Dove non c’è più legge né ordine
interno, occorre
applicare il principio della responsabilità internazionale.

 

Le speranze che il nuovo secolo potesse significare un nuovo inizio nel rispetto dei diritti umani non si sono ancora esaudite. Vedere con i miei occhi che cosa è accaduto in Cecenia, a Timor Est o nella Repubblica democratica del Congo mi ha fatto capire chiaramente quali debbano essere i nostri traguardi. Dalla mia recente visita in Israele e nei Territori palestinesi occupati ho portato la forte impressione di due popoli legati dalla storia e dalla geografia, ma separati da un fossato ampio e crescente nella percezione l’uno dell’altro. Dalle loro bocche ho sentito due racconti diversi: da un lato la preoccupazione, comprensibile, per la sicurezza; dall’altro, l’umiliazione quotidiana per le discriminazioni meschine e l’impotenza dell’occupazione, spesso aggravata dall’uso eccessivo della forza. Io ho raccomandato una presenza internazionale di controllo nei Territori palestinesi occupati, per aiutare a rompere il cerchio quotidiano della violenza e per incoraggiare la ripresa del dialogo.
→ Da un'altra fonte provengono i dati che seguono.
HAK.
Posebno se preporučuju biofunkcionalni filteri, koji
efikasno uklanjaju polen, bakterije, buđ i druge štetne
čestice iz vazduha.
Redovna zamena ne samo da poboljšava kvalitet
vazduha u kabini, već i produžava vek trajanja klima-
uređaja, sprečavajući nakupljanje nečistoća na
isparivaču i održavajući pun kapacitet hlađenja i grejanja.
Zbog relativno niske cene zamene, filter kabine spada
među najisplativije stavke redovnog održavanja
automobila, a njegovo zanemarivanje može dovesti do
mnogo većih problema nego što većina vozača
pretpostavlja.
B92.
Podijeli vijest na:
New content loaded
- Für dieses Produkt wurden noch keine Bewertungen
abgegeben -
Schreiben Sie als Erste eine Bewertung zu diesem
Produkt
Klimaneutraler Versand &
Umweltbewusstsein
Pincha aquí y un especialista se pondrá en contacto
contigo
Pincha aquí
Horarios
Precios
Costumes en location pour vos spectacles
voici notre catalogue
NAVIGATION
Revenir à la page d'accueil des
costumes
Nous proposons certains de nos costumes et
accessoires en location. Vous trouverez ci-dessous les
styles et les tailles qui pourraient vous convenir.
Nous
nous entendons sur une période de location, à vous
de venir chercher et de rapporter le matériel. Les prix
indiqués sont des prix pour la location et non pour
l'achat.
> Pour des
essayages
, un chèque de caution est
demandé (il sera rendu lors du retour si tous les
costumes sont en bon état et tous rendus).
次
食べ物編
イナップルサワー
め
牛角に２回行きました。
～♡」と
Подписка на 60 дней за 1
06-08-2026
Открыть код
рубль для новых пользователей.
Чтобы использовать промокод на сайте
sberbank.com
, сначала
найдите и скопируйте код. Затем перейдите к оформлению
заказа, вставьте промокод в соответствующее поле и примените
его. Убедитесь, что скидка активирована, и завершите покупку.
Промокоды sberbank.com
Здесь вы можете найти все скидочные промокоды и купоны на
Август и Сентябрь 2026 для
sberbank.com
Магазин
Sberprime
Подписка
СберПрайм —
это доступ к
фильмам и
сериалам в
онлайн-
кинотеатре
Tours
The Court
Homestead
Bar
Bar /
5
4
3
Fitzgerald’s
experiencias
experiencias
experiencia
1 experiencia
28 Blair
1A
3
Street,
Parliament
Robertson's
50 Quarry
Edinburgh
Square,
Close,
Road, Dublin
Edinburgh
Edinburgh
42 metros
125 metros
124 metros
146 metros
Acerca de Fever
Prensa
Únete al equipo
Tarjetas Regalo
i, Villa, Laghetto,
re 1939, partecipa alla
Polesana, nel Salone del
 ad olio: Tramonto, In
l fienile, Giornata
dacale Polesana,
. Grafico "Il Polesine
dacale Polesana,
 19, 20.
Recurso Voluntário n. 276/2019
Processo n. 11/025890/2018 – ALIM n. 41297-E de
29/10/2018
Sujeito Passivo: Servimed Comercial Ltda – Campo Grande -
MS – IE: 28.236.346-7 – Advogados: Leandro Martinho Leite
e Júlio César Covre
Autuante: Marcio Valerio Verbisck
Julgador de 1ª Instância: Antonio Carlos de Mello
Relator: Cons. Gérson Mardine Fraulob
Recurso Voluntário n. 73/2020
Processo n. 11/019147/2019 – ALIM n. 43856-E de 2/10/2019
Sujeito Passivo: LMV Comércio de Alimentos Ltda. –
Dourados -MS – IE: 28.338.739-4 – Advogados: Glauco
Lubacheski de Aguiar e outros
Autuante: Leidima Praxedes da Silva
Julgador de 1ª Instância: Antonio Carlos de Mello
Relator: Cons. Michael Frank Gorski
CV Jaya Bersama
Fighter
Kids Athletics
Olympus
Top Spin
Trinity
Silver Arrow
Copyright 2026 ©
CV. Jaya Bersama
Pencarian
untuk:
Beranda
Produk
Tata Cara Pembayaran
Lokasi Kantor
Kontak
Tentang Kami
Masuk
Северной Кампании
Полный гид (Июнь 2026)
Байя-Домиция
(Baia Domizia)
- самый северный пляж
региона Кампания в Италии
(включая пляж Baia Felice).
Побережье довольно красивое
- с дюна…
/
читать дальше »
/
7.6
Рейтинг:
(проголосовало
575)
Resto convinta che la strada per un futuro di pace stabile nel Vicino Oriente passa per il rispetto, da parte di tutti, dei diritti umani internazionali e della legge umanitaria. E questo va al nocciolo della questione: occorre educare ai diritti umani, investendo le risorse finanziarie necessarie e praticando un miglior coordinamento tra le Agenzie delle Nazioni Unite e i programmi e le organizzazioni regionali. E prevenire le violazioni dei diritti umani prima che accadano, così come è stato chiesto da più parti.
Forse lo sviluppo più positivo dei diritti umani negli ultimi cinquant’anni è stato il diffuso accordo dei governi su che cosa si debba intendere per “diritti umani internazionali”. Anche quest’anno sono stati fatti dei progressi, con il Summit del Millennio a New York e col Protocollo opzionale alla Convenzione per l’eliminazione di tutte le forme di discriminazione contro le donne. C’è stato poi anche un forte appoggio ai due Protocolli opzionali alla Convenzione per i diritti dell’infanzia, (quello sui bambini-soldati e l’altro sul traffico dei bambini).
La sfida maggiore ora è vedere queste norme accolte a livello nazionale. Quando i governi non sono in grado di farlo, il mio Ufficio può avere un ruolo positivo. Prendiamo la Cina. Alcuni mesi fa ho firmato a Pechino un Memorandum d’intesa sulla cooperazione tecnica nell’ambito dei diritti umani e ho sollecitato le autorità cinesi a ratificare le due Convenzioni delle Nazioni Unite sui diritti civili, politici, economici, sociali e culturali. La Cina deve fare ancora molta strada prima che si possa parlare di un’autentica cultura dei diritti umani, ma io ritengo che l’aver accettato di cooperare col mio Ufficio sia già un passo avanti.
C’è poi una crescente consapevolezza dell’importanza del diritto allo sviluppo. Soltanto qualche anno fa, qualunque discorso sui diritti umani era male accolto nell’ambito dei programmi di sviluppo, raramente menzionato, e per lo più in un contesto di traffici e commerci. Ora un nuovo dialogo si è aperto tra gli esperti di sviluppo e di diritti umani, arricchito dal lavoro dell’economista Amartya Sen sul diritto alla proprietà. Questo approccio riconosce il fatto che diritti e sviluppo si rafforzano l’un l’altro.
Con il crescere delle preoccupazioni sulla disparità dei benefici derivati dalla globalizzazione, si comincia a parlare del suo impatto sul godimento dei diritti umani. Io credo che questi potrebbero fornire una parte delle regole che guidano le decisioni politiche da cui nasce il fenomeno della globalizzazione. Nel 1998 abbiamo celebrato il cinquantesimo anniversario della Dichiarazione Universale dei Diritti dell’Uomo e riaffermato la loro universalità e indivisibilità. Nei prossimi anni dovremo connettere quei princìpi con strategie efficaci per eliminare la povertà estrema. Io sono convinta che questa sia la risposta più costruttiva che si possa dare ai contestatori di Praga, di Seattle e di Nizza, che vedono l’ordine economico mondiale squilibrato a scapito dei Paesi più poveri e le politiche di sviluppo insufficienti sotto il profilo umano.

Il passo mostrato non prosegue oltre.